Saved data entries
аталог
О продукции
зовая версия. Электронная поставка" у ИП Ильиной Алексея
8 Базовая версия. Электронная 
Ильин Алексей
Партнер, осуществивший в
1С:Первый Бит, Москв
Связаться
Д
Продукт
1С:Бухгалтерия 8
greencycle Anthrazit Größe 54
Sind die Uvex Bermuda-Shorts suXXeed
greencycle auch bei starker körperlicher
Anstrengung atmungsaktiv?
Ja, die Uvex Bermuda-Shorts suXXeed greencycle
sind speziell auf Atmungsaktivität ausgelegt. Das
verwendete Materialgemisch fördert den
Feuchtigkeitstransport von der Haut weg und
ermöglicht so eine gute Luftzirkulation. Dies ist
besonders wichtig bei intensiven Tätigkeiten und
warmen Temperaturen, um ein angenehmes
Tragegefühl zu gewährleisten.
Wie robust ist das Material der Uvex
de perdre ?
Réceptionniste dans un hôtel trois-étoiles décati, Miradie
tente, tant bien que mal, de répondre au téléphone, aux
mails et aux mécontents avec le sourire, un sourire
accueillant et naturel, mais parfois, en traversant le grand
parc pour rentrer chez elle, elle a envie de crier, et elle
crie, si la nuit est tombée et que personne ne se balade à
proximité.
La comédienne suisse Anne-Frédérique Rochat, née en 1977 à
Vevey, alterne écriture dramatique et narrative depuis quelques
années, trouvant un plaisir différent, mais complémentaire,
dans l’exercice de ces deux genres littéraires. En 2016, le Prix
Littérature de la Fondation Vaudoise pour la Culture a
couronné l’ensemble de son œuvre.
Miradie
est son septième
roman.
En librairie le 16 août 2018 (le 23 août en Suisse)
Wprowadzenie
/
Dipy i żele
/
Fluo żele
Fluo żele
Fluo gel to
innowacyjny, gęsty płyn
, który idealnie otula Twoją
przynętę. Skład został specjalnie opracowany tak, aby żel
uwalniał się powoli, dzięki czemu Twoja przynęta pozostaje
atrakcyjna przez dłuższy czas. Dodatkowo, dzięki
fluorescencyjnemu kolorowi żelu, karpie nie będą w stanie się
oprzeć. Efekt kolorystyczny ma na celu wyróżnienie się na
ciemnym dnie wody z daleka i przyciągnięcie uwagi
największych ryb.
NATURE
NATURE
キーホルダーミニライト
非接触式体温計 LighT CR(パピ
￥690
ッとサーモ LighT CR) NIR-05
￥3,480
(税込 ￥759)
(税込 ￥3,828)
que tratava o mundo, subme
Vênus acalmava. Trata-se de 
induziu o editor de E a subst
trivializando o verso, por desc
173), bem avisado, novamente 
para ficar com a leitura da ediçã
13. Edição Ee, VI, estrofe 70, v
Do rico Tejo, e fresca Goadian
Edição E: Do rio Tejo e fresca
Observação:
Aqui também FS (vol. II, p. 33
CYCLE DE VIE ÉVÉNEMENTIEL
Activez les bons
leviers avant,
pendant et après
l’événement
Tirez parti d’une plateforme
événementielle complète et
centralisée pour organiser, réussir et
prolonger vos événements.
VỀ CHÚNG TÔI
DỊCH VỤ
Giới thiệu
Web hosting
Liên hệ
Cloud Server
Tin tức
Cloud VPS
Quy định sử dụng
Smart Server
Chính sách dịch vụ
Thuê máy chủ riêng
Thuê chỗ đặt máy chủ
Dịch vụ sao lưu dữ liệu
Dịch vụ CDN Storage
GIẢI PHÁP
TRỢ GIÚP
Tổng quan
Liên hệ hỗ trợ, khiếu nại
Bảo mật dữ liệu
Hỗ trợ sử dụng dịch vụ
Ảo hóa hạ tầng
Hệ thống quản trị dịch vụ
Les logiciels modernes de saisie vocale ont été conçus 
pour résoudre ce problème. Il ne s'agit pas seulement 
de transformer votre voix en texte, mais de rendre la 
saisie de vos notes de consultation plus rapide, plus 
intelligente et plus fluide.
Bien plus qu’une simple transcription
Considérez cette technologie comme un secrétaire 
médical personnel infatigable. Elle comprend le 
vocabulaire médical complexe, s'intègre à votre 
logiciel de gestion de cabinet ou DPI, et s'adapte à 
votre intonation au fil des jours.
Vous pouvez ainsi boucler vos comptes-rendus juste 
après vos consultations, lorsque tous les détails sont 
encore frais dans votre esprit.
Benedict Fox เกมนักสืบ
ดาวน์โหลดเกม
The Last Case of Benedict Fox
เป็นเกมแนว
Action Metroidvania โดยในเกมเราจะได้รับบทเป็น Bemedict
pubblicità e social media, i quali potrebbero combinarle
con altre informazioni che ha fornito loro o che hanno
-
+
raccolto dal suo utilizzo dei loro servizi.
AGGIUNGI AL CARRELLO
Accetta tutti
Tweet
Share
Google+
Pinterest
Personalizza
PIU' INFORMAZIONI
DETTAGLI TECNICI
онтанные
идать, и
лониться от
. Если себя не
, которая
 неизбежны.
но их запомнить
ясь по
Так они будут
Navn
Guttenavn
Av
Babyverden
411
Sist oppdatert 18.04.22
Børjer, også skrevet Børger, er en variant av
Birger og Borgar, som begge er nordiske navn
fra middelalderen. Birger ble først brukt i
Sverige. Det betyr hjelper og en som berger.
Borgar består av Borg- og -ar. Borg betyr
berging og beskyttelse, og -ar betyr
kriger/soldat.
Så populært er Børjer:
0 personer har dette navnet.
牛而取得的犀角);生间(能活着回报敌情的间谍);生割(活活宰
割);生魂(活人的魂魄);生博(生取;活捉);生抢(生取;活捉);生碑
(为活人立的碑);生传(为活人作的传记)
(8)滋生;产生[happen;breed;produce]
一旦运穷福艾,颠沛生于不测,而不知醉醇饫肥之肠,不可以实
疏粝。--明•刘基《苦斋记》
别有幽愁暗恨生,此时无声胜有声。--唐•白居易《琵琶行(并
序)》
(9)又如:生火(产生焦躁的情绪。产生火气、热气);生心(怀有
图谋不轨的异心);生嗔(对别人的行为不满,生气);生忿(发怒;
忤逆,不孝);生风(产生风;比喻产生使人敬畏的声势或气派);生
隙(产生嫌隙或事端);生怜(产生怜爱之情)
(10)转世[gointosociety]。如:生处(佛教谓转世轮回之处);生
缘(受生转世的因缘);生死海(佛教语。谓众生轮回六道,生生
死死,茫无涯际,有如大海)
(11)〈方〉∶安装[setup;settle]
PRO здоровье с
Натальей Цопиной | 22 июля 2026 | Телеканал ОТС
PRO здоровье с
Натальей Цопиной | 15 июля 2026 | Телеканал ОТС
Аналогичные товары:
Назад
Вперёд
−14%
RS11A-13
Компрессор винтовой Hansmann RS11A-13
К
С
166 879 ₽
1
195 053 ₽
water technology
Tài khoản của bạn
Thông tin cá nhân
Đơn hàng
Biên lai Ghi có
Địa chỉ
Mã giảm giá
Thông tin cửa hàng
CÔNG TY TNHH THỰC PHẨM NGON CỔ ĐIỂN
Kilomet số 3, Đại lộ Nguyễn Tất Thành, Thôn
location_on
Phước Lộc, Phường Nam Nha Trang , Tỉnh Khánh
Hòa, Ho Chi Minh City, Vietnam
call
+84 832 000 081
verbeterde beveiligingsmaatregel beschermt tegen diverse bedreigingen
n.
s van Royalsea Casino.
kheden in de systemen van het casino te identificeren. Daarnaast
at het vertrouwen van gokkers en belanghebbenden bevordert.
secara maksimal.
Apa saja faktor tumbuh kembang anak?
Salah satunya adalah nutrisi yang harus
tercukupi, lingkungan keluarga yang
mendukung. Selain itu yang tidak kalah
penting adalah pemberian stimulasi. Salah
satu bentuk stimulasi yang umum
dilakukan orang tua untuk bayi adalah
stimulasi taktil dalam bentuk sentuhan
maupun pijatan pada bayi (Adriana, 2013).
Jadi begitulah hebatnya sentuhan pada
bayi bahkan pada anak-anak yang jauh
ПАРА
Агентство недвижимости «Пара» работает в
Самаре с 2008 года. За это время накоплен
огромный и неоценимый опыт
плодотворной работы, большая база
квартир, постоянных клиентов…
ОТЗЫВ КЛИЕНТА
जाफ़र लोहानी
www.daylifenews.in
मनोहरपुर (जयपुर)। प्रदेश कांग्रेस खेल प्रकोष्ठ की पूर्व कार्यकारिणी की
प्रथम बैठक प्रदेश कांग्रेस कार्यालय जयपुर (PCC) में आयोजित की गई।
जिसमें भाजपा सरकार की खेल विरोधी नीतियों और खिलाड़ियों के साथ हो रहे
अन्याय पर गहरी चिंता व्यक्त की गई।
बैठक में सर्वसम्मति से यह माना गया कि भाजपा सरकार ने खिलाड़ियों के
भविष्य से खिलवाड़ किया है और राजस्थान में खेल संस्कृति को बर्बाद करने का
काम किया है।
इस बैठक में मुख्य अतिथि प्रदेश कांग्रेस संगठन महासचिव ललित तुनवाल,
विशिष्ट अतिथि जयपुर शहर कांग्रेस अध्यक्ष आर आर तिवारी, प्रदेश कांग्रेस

What this task involves:
Your answer should be the lines above from the one containing "Considérez cette technologie" through the one containing "Vous pouvez ainsi", copied exactly and with both ends kept.

Reply:
Considérez cette technologie comme un secrétaire 
médical personnel infatigable. Elle comprend le 
vocabulaire médical complexe, s'intègre à votre 
logiciel de gestion de cabinet ou DPI, et s'adapte à 
votre intonation au fil des jours.
Vous pouvez ainsi boucler vos comptes-rendus juste 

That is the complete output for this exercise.